*** AVAILABLE RECORDS Section Begins ***

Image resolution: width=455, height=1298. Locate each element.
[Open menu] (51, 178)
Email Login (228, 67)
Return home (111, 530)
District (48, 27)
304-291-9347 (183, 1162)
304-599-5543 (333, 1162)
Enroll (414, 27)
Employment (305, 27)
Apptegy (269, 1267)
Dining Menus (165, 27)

*** AVAILABLE RECORDS Section Ends ***
*** AVAILABLE RECORDS Section Begins ***

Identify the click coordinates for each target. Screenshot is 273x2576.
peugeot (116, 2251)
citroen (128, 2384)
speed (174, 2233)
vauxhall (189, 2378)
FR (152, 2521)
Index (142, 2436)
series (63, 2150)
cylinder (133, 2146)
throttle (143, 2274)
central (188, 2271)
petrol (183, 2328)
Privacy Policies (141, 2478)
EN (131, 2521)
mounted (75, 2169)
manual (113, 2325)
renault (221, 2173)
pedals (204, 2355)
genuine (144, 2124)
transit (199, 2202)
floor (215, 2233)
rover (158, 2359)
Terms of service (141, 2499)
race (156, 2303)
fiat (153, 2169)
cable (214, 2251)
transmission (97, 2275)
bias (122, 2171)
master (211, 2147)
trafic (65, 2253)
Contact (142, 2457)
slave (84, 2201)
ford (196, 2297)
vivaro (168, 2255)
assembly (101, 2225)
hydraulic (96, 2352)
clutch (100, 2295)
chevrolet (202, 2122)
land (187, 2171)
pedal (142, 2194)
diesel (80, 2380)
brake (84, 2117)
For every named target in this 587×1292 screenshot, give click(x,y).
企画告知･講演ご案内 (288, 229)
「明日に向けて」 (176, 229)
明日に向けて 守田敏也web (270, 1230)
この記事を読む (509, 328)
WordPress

*** AVAILABLE RECORDS Section Ends ***

YOUR GOAL: In the data above, which lines lie between the line with "cable (214, 2251)" and the line with "明日に向けて 守田敏也web (270, 1230)", inclusive? Print those lines exactly and nothing else.

REPLY:
cable (214, 2251)
transmission (97, 2275)
bias (122, 2171)
master (211, 2147)
trafic (65, 2253)
Contact (142, 2457)
slave (84, 2201)
ford (196, 2297)
vivaro (168, 2255)
assembly (101, 2225)
hydraulic (96, 2352)
clutch (100, 2295)
chevrolet (202, 2122)
land (187, 2171)
pedal (142, 2194)
diesel (80, 2380)
brake (84, 2117)
For every named target in this 587×1292 screenshot, give click(x,y).
企画告知･講演ご案内 (288, 229)
「明日に向けて」 (176, 229)
明日に向けて 守田敏也web (270, 1230)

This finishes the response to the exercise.